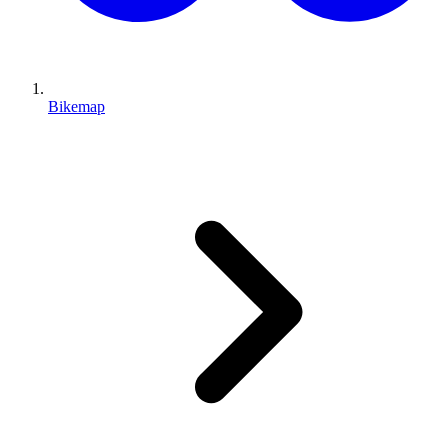
Bikemap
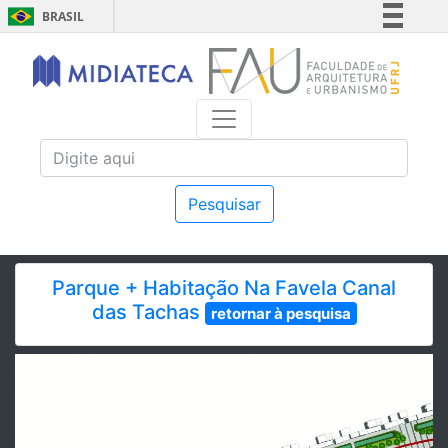
BRASIL
Simplifique!
Comunica BR
Participe
Acesso à informação
Legislação
Canais
Pesquisar
Parque + Habitação Na Favela Canal
das Tachas
retornar à pesquisa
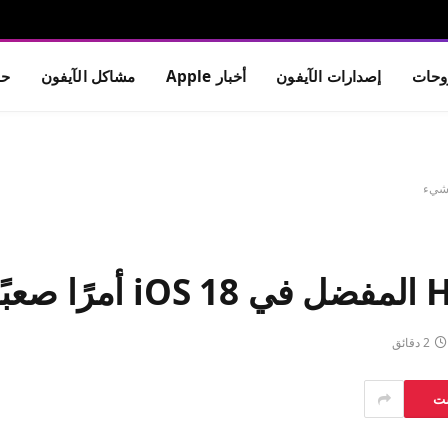
حات
إصدارات الآيفون
أخبار Apple
مشاكل الآيفون
حم
2 دقائق
ست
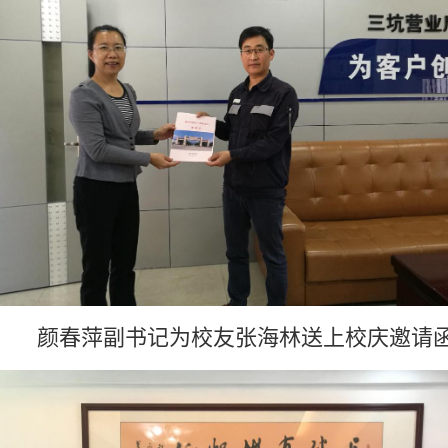
颜春萍副书记
为校友
张海林
送上校庆邀请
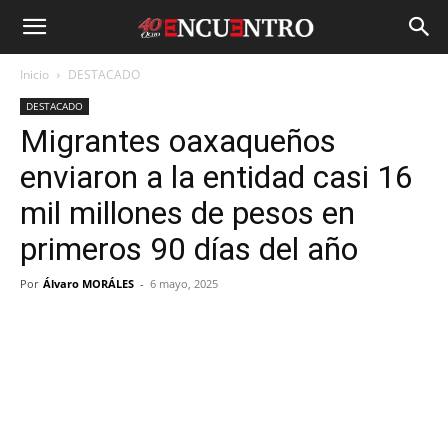
Inicio
DESTACADO
DESTACADO
Migrantes oaxaqueños
enviaron a la entidad casi 16
mil millones de pesos en
primeros 90 días del año
Por
Álvaro MORÁLES
-
6 mayo, 2025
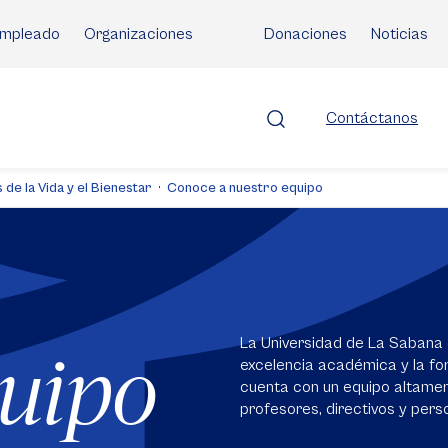
mpleado
Organizaciones
Donaciones
Noticias
Contáctanos
 de la Vida y el Bienestar
Conoce a nuestro equipo
La Universidad de La Sabana 
quipo
excelencia académica y la for
cuenta con un equipo altame
profesores, directivos y perso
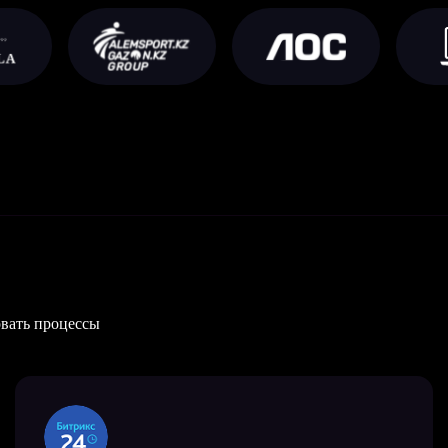
овать процессы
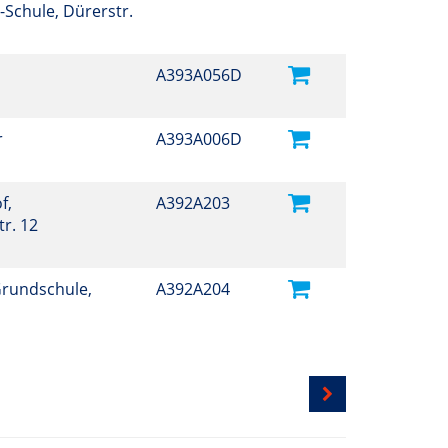
-Schule, Dürerstr.
A393A056D
r
A393A006D
f,
A392A203
r. 12
Grundschule,
A392A204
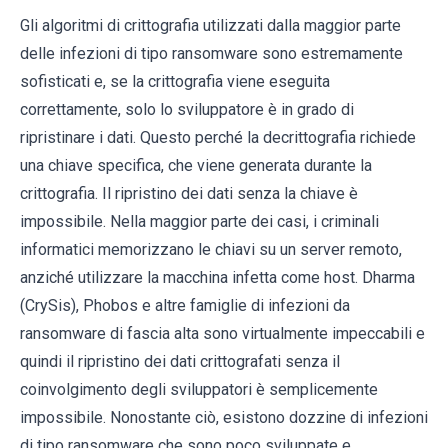
Gli algoritmi di crittografia utilizzati dalla maggior parte
delle infezioni di tipo ransomware sono estremamente
sofisticati e, se la crittografia viene eseguita
correttamente, solo lo sviluppatore è in grado di
ripristinare i dati. Questo perché la decrittografia richiede
una chiave specifica, che viene generata durante la
crittografia. Il ripristino dei dati senza la chiave è
impossibile. Nella maggior parte dei casi, i criminali
informatici memorizzano le chiavi su un server remoto,
anziché utilizzare la macchina infetta come host. Dharma
(CrySis), Phobos e altre famiglie di infezioni da
ransomware di fascia alta sono virtualmente impeccabili e
quindi il ripristino dei dati crittografati senza il
coinvolgimento degli sviluppatori è semplicemente
impossibile. Nonostante ciò, esistono dozzine di infezioni
di tipo ransomware che sono poco sviluppate e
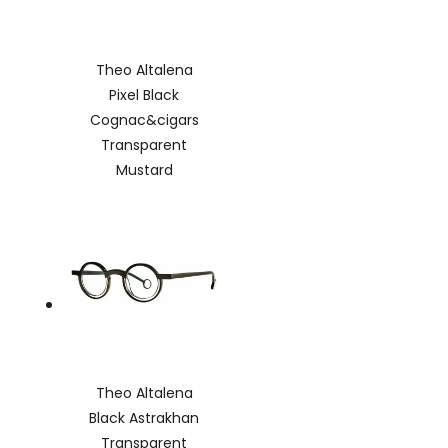
Theo Altalena
Pixel Black
Cognac&cigars
Transparent
Mustard
Theo Altalena
Black Astrakhan
Transparent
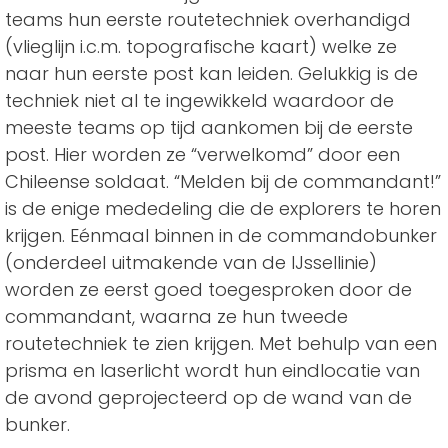
teams hun eerste routetechniek overhandigd
(vlieglijn i.c.m. topografische kaart) welke ze
naar hun eerste post kan leiden. Gelukkig is de
techniek niet al te ingewikkeld waardoor de
meeste teams op tijd aankomen bij de eerste
post. Hier worden ze “verwelkomd” door een
Chileense soldaat. “Melden bij de commandant!”
is de enige mededeling die de explorers te horen
krijgen. Eénmaal binnen in de commandobunker
(onderdeel uitmakende van de IJssellinie)
worden ze eerst goed toegesproken door de
commandant, waarna ze hun tweede
routetechniek te zien krijgen. Met behulp van een
prisma en laserlicht wordt hun eindlocatie van
de avond geprojecteerd op de wand van de
bunker.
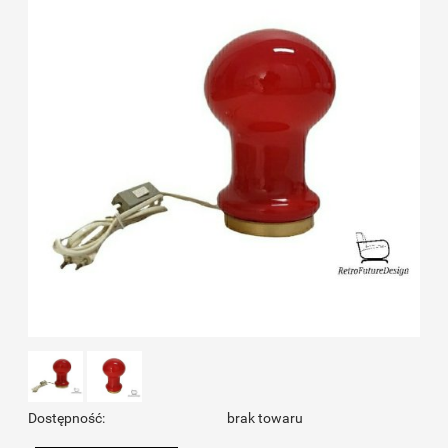
Dostępność:
brak towaru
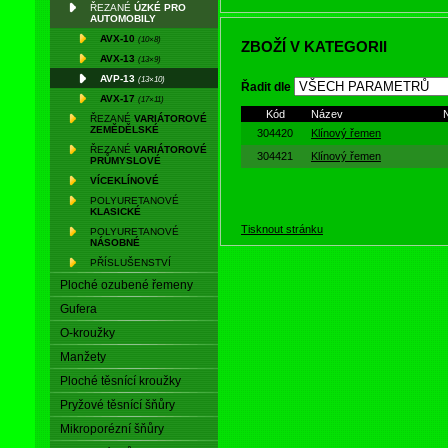
7753/3
,
ISO 2790
ŘEZANÉ
ÚZKÉ PRO
AUTOMOBILY
Klínové řemeny řezané 
AVX-10
(10×8)
7753/1
,
ISO 4184
ZBOŽÍ V KATEGORII
AVX-13
(13×9)
Klínové řemeny řezané 
AVP-13
Klínové řemeny řezané 
(13×10)
Řadit dle
Klínové řemeny řezané 
AVX-17
(17×11)
Kód
Název
ŘEZANÉ
VARIÁTOROVÉ
ZEMĚDĚLSKÉ
304420
Klínový řemen
V přímém srovnání s
obalovanými
ŘEZANÉ
VARIÁTOROVÉ
304421
Klínový řemen
PRŮMYSLOVÉ
řezané
řadu předností:
VÍCEKLÍNOVÉ
Mnohonásobně vyšší životn
POLYURETANOVÉ
KLASICKÉ
Při konstrukci převodů lze
Tisknout stránku
POLYURETANOVÉ
Umožňují využití vyšších ot
NÁSOBNÉ
Vykazují minimální provozní
PŘÍSLUŠENSTVÍ
Zvýšenou odolnost proti půso
Ploché ozubené řemeny
Minimální délkové odchylky
Gufera
Řemenice jsou shodné jako 
O-kroužky
Manžety
Ploché těsnící kroužky
Pryžové těsnící šňůry
Mikroporézní šňůry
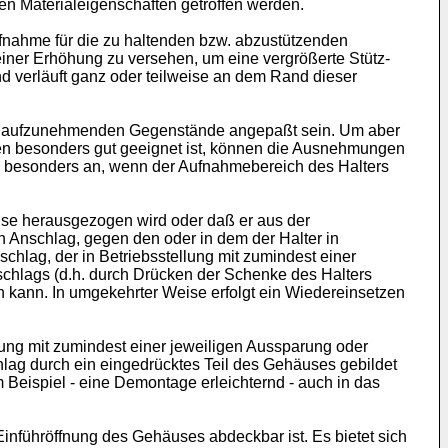
en Materialeigenschaften getroffen werden.
fnahme für die zu haltenden bzw. abzustützenden
einer Erhöhung zu versehen, um eine vergrößerte Stütz-
d verläuft ganz oder teilweise an dem Rand dieser
er aufzunehmenden Gegenstände angepaßt sein. Um aber
nden besonders gut geeignet ist, können die Ausnehmungen
h besonders an, wenn der Aufnahmebereich des Halters
äuse herausgezogen wird oder daß er aus der
n Anschlag, gegen den oder in dem der Halter in
schlag, der in Betriebsstellung mit zumindest einer
chlags (d.h. durch Drücken der Schenke des Halters
kann. In umgekehrter Weise erfolgt ein Wiedereinsetzen
lung mit zumindest einer jeweiligen Aussparung oder
chlag durch ein eingedrücktes Teil des Gehäuses gebildet
Beispiel - eine Demontage erleichternd - auch in das
Einführöffnung des Gehäuses abdeckbar ist. Es bietet sich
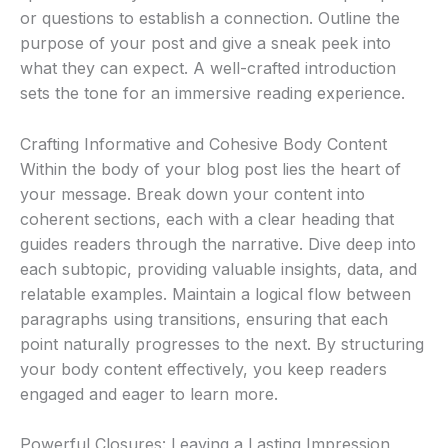
or questions to establish a connection. Outline the
purpose of your post and give a sneak peek into
what they can expect. A well-crafted introduction
sets the tone for an immersive reading experience.
Crafting Informative and Cohesive Body Content
Within the body of your blog post lies the heart of
your message. Break down your content into
coherent sections, each with a clear heading that
guides readers through the narrative. Dive deep into
each subtopic, providing valuable insights, data, and
relatable examples. Maintain a logical flow between
paragraphs using transitions, ensuring that each
point naturally progresses to the next. By structuring
your body content effectively, you keep readers
engaged and eager to learn more.
Powerful Closures: Leaving a Lasting Impression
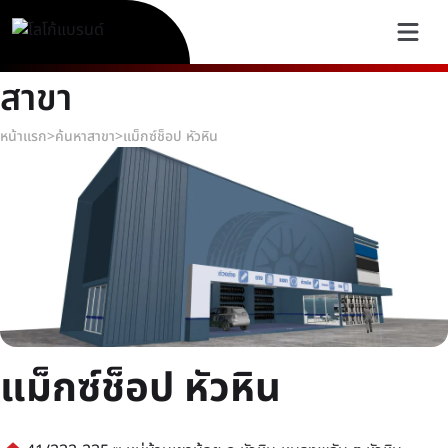
สาขา
หน้าแรก
>
ค้นหาสาขา
>
แม็กซ์ช็อป หัวหิน
แม็กซ์ช็อป หัวหิน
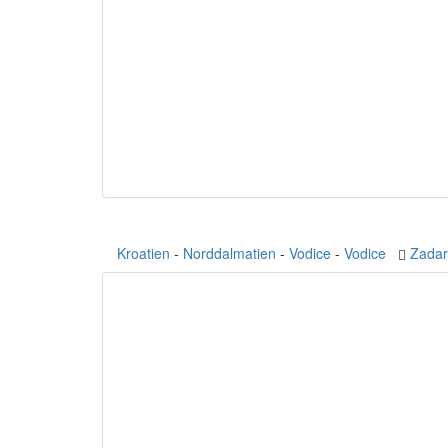
Kroatien
-
Norddalmatien
-
Vodice
-
Vodice
Zadar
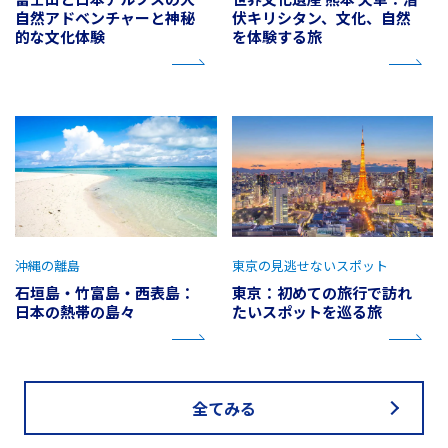
自然アドベンチャーと神秘
伏キリシタン、文化、自然
的な文化体験
を体験する旅
沖縄の離島
東京の見逃せないスポット
石垣島・竹富島・西表島：
東京：初めての旅行で訪れ
日本の熱帯の島々
たいスポットを巡る旅
全てみる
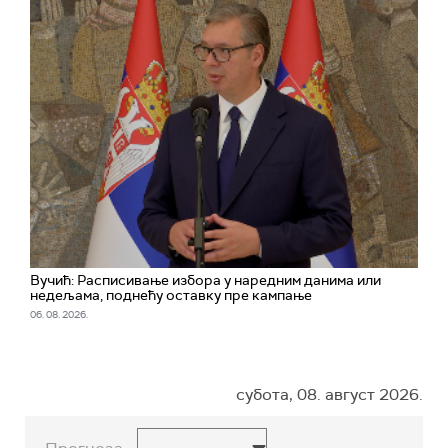
Вучић: Расписивање избора у наредним данима или
недељама, поднећу оставку пре кампање
06. 08. 2026.
субота, 08. август 2026.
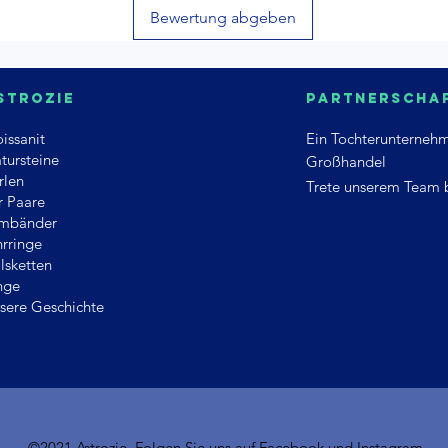
Bewertung abgeben
strozie
Partnerscha
issanit
Ein
Tochterunterneh
tursteine
Großhandel
rlen
Trete unserem Team 
r Paare
mbänder
rringe
lsketten
nge
sere Geschichte
©2021 Astrozie. Folgen Sie uns auf
Facebook
und
Instagram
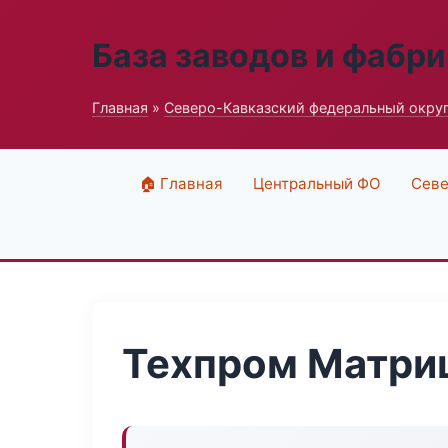
База заводов и фабри
Главная
»
Северо-Кавказский федеральный окру
🏠 Главная
Центральный ФО
Севе
Техпром Матри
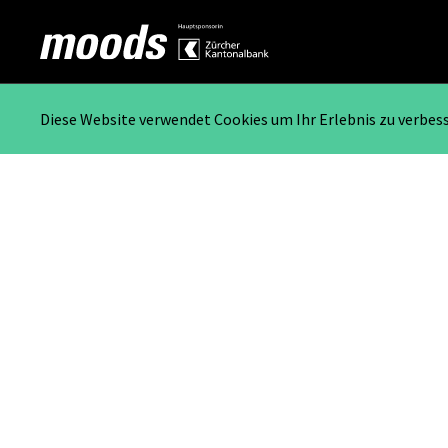
Diese Website verwendet Cookies um Ihr Erlebnis zu verbes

#### [TASK REQUIREMENTS]
Copy every line of the material in which the word "Gehäuses" occurs.

#### [OUTPUT OF THE EXERCISE]
chlag durch ein eingedrücktes Teil des Gehäuses gebildet
Einführöffnung des Gehäuses abdeckbar ist. Es bietet sich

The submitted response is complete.